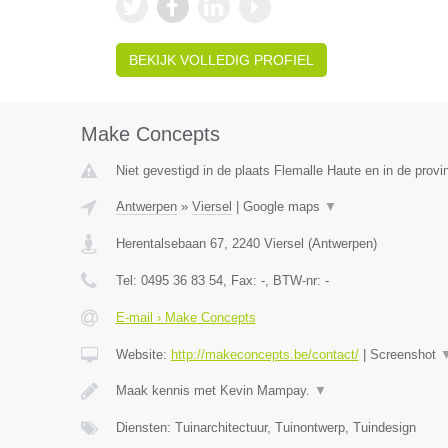
BEKIJK VOLLEDIG PROFIEL
Make Concepts
Niet gevestigd in de plaats Flemalle Haute en in de provin
Antwerpen
»
Viersel
|
Google maps
▼
Herentalsebaan 67
,
2240
Viersel
(
Antwerpen
)
Tel:
0495 36 83 54
, Fax:
-
, BTW-nr:
-
E-mail › Make Concepts
Website:
http://makeconcepts.be/contact/
|
Screenshot
Maak kennis met Kevin Mampay.
▼
Diensten: Tuinarchitectuur, Tuinontwerp, Tuindesign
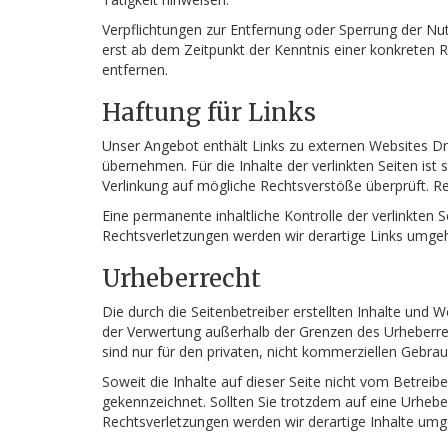
Verpflichtungen zur Entfernung oder Sperrung der Nu
erst ab dem Zeitpunkt der Kenntnis einer konkreten
entfernen.
Haftung für Links
Unser Angebot enthält Links zu externen Websites Dri
übernehmen. Für die Inhalte der verlinkten Seiten ist 
Verlinkung auf mögliche Rechtsverstöße überprüft. Re
Eine permanente inhaltliche Kontrolle der verlinkten
Rechtsverletzungen werden wir derartige Links umge
Urheberrecht
Die durch die Seitenbetreiber erstellten Inhalte und 
der Verwertung außerhalb der Grenzen des Urheberrec
sind nur für den privaten, nicht kommerziellen Gebrau
Soweit die Inhalte auf dieser Seite nicht vom Betreib
gekennzeichnet. Sollten Sie trotzdem auf eine Urhe
Rechtsverletzungen werden wir derartige Inhalte um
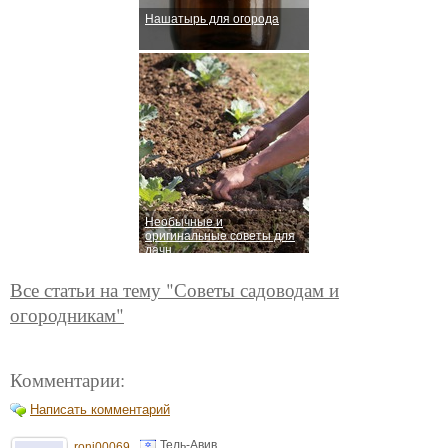
Нашатырь для огорода
Необычные и
оригинальные советы для
дачн
Все статьи на тему "Советы садоводам и
огородникам"
Комментарии:
Написать комментарий
Тель-Авив
roni00069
═══
About this exercise -
Using the entries above, transcribe every line from the line containing "Google maps" through the line containing "Verpflichtungen zur Entfernung". Do not copy pictures.

Answer space -
Google maps
▼
Herentalsebaan 67
,
2240
Viersel
(
Antwerpen
)
Tel:
0495 36 83 54
, Fax:
-
, BTW-nr:
-
E-mail › Make Concepts
Website:
http://makeconcepts.be/contact/
|
Screenshot
Maak kennis met Kevin Mampay.
▼
Diensten: Tuinarchitectuur, Tuinontwerp, Tuindesign
Verpflichtungen zur Entfernung oder Sperrung der Nu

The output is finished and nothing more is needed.